DeVos had it right and Cardona should leave it be. (AP; Pool)


The four years of Donald Trump’s presidency birthed a wealth of bad, sometimes cruel new federal policies. But one potentially positive Trump change, new regulations governing how schools and universities investigate and report cases of campus sexual misconduct, may end up shredded by the Biden administration before it’s had a chance to get off the ground.


Monday, Biden signed an executive order directing newly-confirmed Department of Education Secretary Miguel Cardona to review all DOE policies and consider whether any should be suspended, revised or rescinded, if they don’t comport with the DOE’s mission to guarantee students safe educational environments free from sexual discrimination and harassment.


That order took aim at Title IX regulations formalized and implemented by Trump’s Education Secretary Betsy DeVos last year, which gave students accused of sexual misconduct the right to cross-examine accusers during formal campus proceedings, access to evidence and legal counsel if they sought it, and narrowed the definition of sexual harassment to conduct “so severe, pervasive and objectively offensive” that it would prevent students from continuing their education.

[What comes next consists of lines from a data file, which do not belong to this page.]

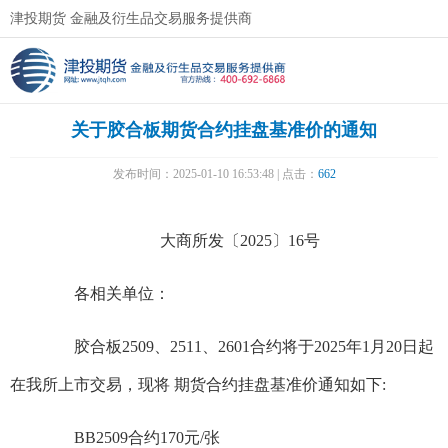
津投期货 金融及衍生品交易服务提供商
关于胶合板期货合约挂盘基准价的通知
发布时间：2025-01-10 16:53:48 | 点击：
662
大商所发〔2025〕16号
各相关单位：
胶合板2509、2511、2601合约将于2025年1月20日起
在我所上市交易，现将 期货合约挂盘基准价通知如下:
BB2509合约170元/张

That standard is too strict for workplaces, but rightly shields free speech on college campuses.


Critics argued that DeVos’s regulations privileged rights of alleged harassers or assaulters above the long-ignored rights of victims, who’ve faced decades of legal and institutional obstacles to reporting sexual harassment and misconduct. Critics argue too that false reports of sexual assault are extremely rare, suggesting focusing on rights of the accused gives outsize attention to an overblown problem — that of false or inaccurate accusations.


Even if false accusations are exceedingly rare, administering justice for sexual assault victims shouldn’t be a zero sum game that turns every person accused of misconduct into collateral damage, regardless of their guilt. Safeguarding due process, a principle so dear it’s enshrined in the Constitution, isn’t chauvinism. Biden and Cardona’s revisions, revocations and rescissions of the Trump-era Title IX changes should retain due process protections for the accused.